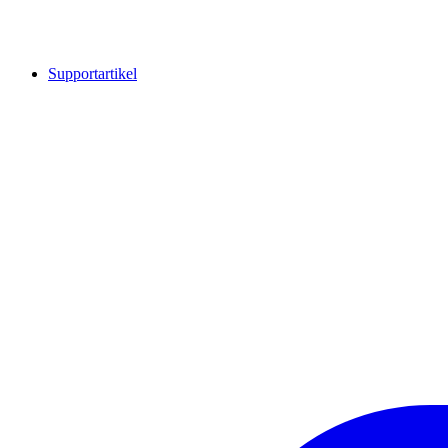
Supportartikel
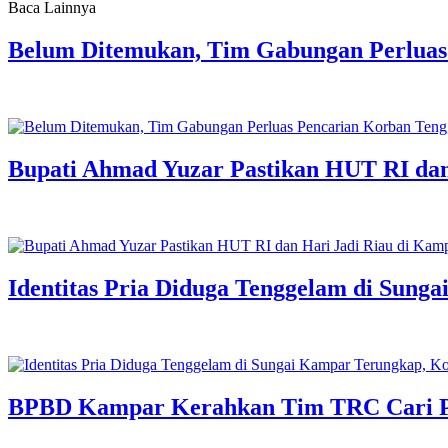
Baca Lainnya
Belum Ditemukan, Tim Gabungan Perluas
Bupati Ahmad Yuzar Pastikan HUT RI da
Identitas Pria Diduga Tenggelam di Sung
BPBD Kampar Kerahkan Tim TRC Cari Pri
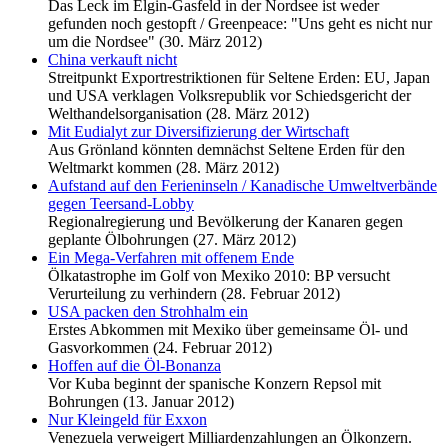
Das Leck im Elgin-Gasfeld in der Nordsee ist weder
gefunden noch gestopft / Greenpeace: "Uns geht es nicht nur
um die Nordsee" (30. März 2012)
China verkauft nicht
Streitpunkt Exportrestriktionen für Seltene Erden: EU, Japan
und USA verklagen Volksrepublik vor Schiedsgericht der
Welthandelsorganisation (28. März 2012)
Mit Eudialyt zur Diversifizierung der Wirtschaft
Aus Grönland könnten demnächst Seltene Erden für den
Weltmarkt kommen (28. März 2012)
Aufstand auf den Ferieninseln / Kanadische Umweltverbände
gegen Teersand-Lobby
Regionalregierung und Bevölkerung der Kanaren gegen
geplante Ölbohrungen (27. März 2012)
Ein Mega-Verfahren mit offenem Ende
Ölkatastrophe im Golf von Mexiko 2010: BP versucht
Verurteilung zu verhindern (28. Februar 2012)
USA packen den Strohhalm ein
Erstes Abkommen mit Mexiko über gemeinsame Öl- und
Gasvorkommen (24. Februar 2012)
Hoffen auf die Öl-Bonanza
Vor Kuba beginnt der spanische Konzern Repsol mit
Bohrungen (13. Januar 2012)
Nur Kleingeld für Exxon
Venezuela verweigert Milliardenzahlungen an Ölkonzern.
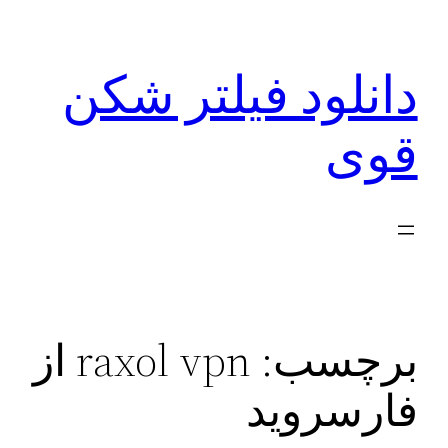
رفتن
به
دانلود فیلتر شکن
محتوا
قوی
برچسب:
raxol vpn از
فارسروید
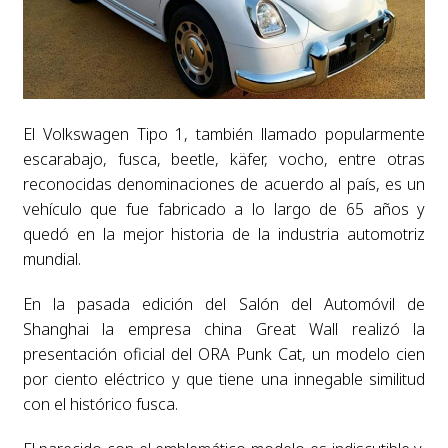
El Volkswagen Tipo 1, también llamado popularmente
escarabajo, fusca, beetle, käfer, vocho, entre otras
reconocidas denominaciones de acuerdo al país, es un
vehículo que fue fabricado a lo largo de 65 años y
quedó en la mejor historia de la industria automotriz
mundial.
En la pasada edición del Salón del Automóvil de
Shanghai la empresa china Great Wall realizó la
presentación oficial del ORA Punk Cat, un modelo cien
por ciento eléctrico y que tiene una innegable similitud
con el histórico fusca.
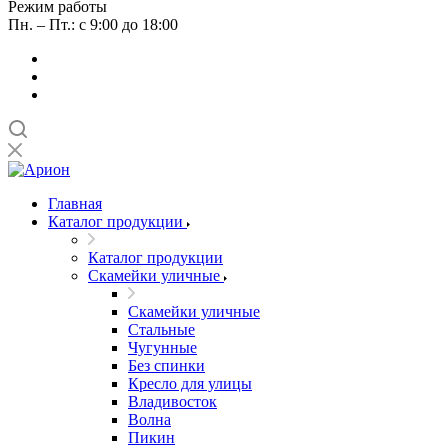
Режим работы
Пн. – Пт.: с 9:00 до 18:00
Главная
Каталог продукции
Каталог продукции
Скамейки уличные
Скамейки уличные
Стальные
Чугунные
Без спинки
Кресло для улицы
Владивосток
Волна
Пикин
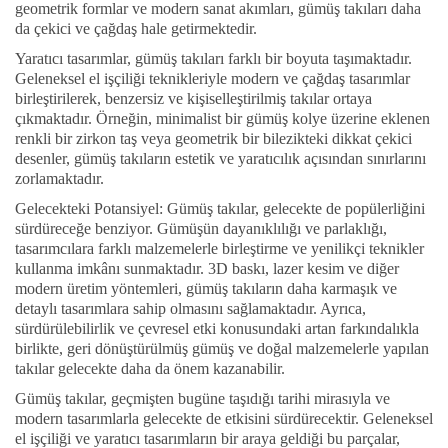
geometrik formlar ve modern sanat akımları, gümüş takıları daha
da çekici ve çağdaş hale getirmektedir.
Yaratıcı tasarımlar, gümüş takıları farklı bir boyuta taşımaktadır.
Geleneksel el işçiliği teknikleriyle modern ve çağdaş tasarımlar
birleştirilerek, benzersiz ve kişiselleştirilmiş takılar ortaya
çıkmaktadır. Örneğin, minimalist bir gümüş kolye üzerine eklenen
renkli bir zirkon taş veya geometrik bir bilezikteki dikkat çekici
desenler, gümüş takıların estetik ve yaratıcılık açısından sınırlarını
zorlamaktadır.
Gelecekteki Potansiyel: Gümüş takılar, gelecekte de popülerliğini
sürdüreceğe benziyor. Gümüşün dayanıklılığı ve parlaklığı,
tasarımcılara farklı malzemelerle birleştirme ve yenilikçi teknikler
kullanma imkânı sunmaktadır. 3D baskı, lazer kesim ve diğer
modern üretim yöntemleri, gümüş takıların daha karmaşık ve
detaylı tasarımlara sahip olmasını sağlamaktadır. Ayrıca,
sürdürülebilirlik ve çevresel etki konusundaki artan farkındalıkla
birlikte, geri dönüştürülmüş gümüş ve doğal malzemelerle yapılan
takılar gelecekte daha da önem kazanabilir.
Gümüş takılar, geçmişten bugüne taşıdığı tarihi mirasıyla ve
modern tasarımlarla gelecekte de etkisini sürdürecektir. Geleneksel
el işçiliği ve yaratıcı tasarımların bir araya geldiği bu parçalar,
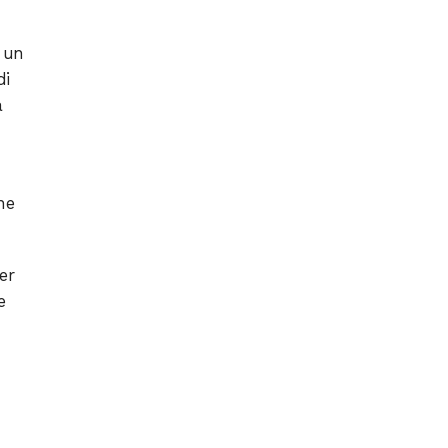
: un
di
a
ne
er
e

#####

Omit the pictures and please write out exactly the lines between the one containing "Venezuela verweigert Milliardenzahlungen" and the last line of the entries, both included.

Venezuela verweigert Milliardenzahlungen an Ölkonzern.
رفتن
به
دانلود فیلتر شکن
محتوا
قوی
برچسب:
raxol vpn از
فارسروید
El Volkswagen Tipo 1, también llamado popularmente
escarabajo, fusca, beetle, käfer, vocho, entre otras
reconocidas denominaciones de acuerdo al país, es un
vehículo que fue fabricado a lo largo de 65 años y
quedó en la mejor historia de la industria automotriz
mundial.
En la pasada edición del Salón del Automóvil de
Shanghai la empresa china Great Wall realizó la
presentación oficial del ORA Punk Cat, un modelo cien
por ciento eléctrico y que tiene una innegable similitud
con el histórico fusca.
Режим работы
Пн. – Пт.: с 9:00 до 18:00
Главная
Каталог продукции
Каталог продукции
Скамейки уличные
Скамейки уличные
Стальные
Чугунные
Без спинки
Кресло для улицы
Владивосток
Волна
Пикин
geometrik formlar ve modern sanat akımları, gümüş takıları daha
da çekici ve çağdaş hale getirmektedir.
Yaratıcı tasarımlar, gümüş takıları farklı bir boyuta taşımaktadır.
Geleneksel el işçiliği teknikleriyle modern ve çağdaş tasarımlar
birleştirilerek, benzersiz ve kişiselleştirilmiş takılar ortaya
çıkmaktadır. Örneğin, minimalist bir gümüş kolye üzerine eklenen
renkli bir zirkon taş veya geometrik bir bilezikteki dikkat çekici
desenler, gümüş takıların estetik ve yaratıcılık açısından sınırlarını
zorlamaktadır.
Gelecekteki Potansiyel: Gümüş takılar, gelecekte de popülerliğini
sürdüreceğe benziyor. Gümüşün dayanıklılığı ve parlaklığı,
tasarımcılara farklı malzemelerle birleştirme ve yenilikçi teknikler
kullanma imkânı sunmaktadır. 3D baskı, lazer kesim ve diğer
modern üretim yöntemleri, gümüş takıların daha karmaşık ve
detaylı tasarımlara sahip olmasını sağlamaktadır. Ayrıca,
sürdürülebilirlik ve çevresel etki konusundaki artan farkındalıkla
birlikte, geri dönüştürülmüş gümüş ve doğal malzemelerle yapılan
takılar gelecekte daha da önem kazanabilir.
Gümüş takılar, geçmişten bugüne taşıdığı tarihi mirasıyla ve
modern tasarımlarla gelecekte de etkisini sürdürecektir. Geleneksel
el işçiliği ve yaratıcı tasarımların bir araya geldiği bu parçalar,
: un
di
a
ne
er
e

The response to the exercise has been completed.